Elastic collision of an alpha particla and Lead

[panders3]

Homework Statement

An a particle of mass 6.6 x 10-27 kg came closest to an atom of lead with a distance of 4.8 x 10-14 m. At what velocity will the a particle rebound directly away if the collision is totally elastic?

Mass of the Alpha Particle - 6.6 x 10^-27 kg
Alpha particles are 2n2p

Mass of Lead Particle - 3.44 x 10^-25kg


Distance between the two particles when the elastic collision occurs - 4.8 x 10^-14 m

Homework Equations

v = f$$\lambda$$
Ek = hf – W

The Attempt at a Solution

I am not sure how to find the energy at which the elastic collision will occur. I assume it has to do with the atomic number of lead and the alpha particle, but i cannot find the theory behind it in my text.

 

[gneill]

Consider the potential energy due to the electric field that exists between the lead nucleus and the alpha particle at the instant of their minimum separation.

 

[panders3]

so then to find the electric field you use E= (kq1q2)/r where q1 would be the charge on the lead and q2 would be the charge on the alpha particle r would be the minimum distance. Then e would be the potential energy which would then be converted to kinetic energy as the alpha particle moves away.

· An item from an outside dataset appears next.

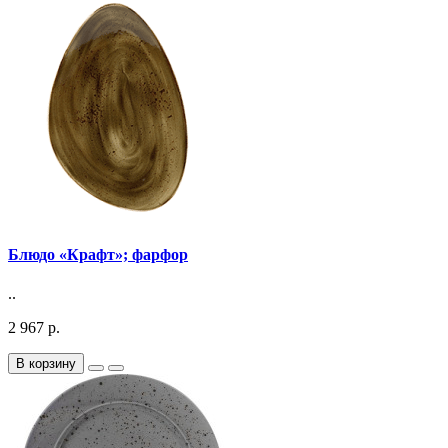
Блюдо «Крафт»; фарфор
..
2 967 р.
В корзину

I would need to assume that because the lead stays still?

 

[gneill]

Conveniently, the author of the problem did not specify a frame of reference to use. So if you were to consider the instant when the lead atom and the alpha particle are at their minimum distance (and at rest with respect to each other at that instant) and take the center of mass at that moment as the origin of your frame of reference, you may find your life much easier!

 

[rwisz]

As a scientist, it is important to have a strong understanding of the principles and equations involved in a problem before attempting to solve it. In this case, the elastic collision between an alpha particle and lead can be analyzed using the principles of conservation of momentum and conservation of energy.

First, we can calculate the initial velocity of the alpha particle using the given mass and distance. Using the equation v = fλ, we can rearrange it to solve for velocity (v = λf). In this case, the frequency (f) can be calculated using the speed of light (c) and the given wavelength (λ), which is the distance between the two particles during the collision. This will give us the initial velocity of the alpha particle before the collision.

Next, we can use the principle of conservation of momentum to calculate the final velocity of the alpha particle after the collision. Since the collision is elastic, we know that the total momentum before and after the collision must be equal. This means that the final velocity of the alpha particle can be calculated by setting the initial momentum equal to the final momentum (mv = mv).

Finally, we can use the principle of conservation of energy to determine the energy at which the elastic collision will occur. This can be calculated using the equation Ek = hf - W, where Ek is the kinetic energy, h is Planck's constant, f is the frequency, and W is the work done during the collision. The work done can be calculated using the initial and final velocities of the alpha particle, as well as the mass of the lead particle.

By solving for the final velocity and energy, we can determine the velocity at which the alpha particle will rebound directly away from the lead atom after the elastic collision. It is important to note that this calculation assumes a perfectly elastic collision, meaning that there is no loss of energy during the collision. In reality, there may be some loss of energy due to factors such as friction or deformation of the particles. However, this calculation provides a theoretical estimate of the final velocity and energy in an ideal scenario.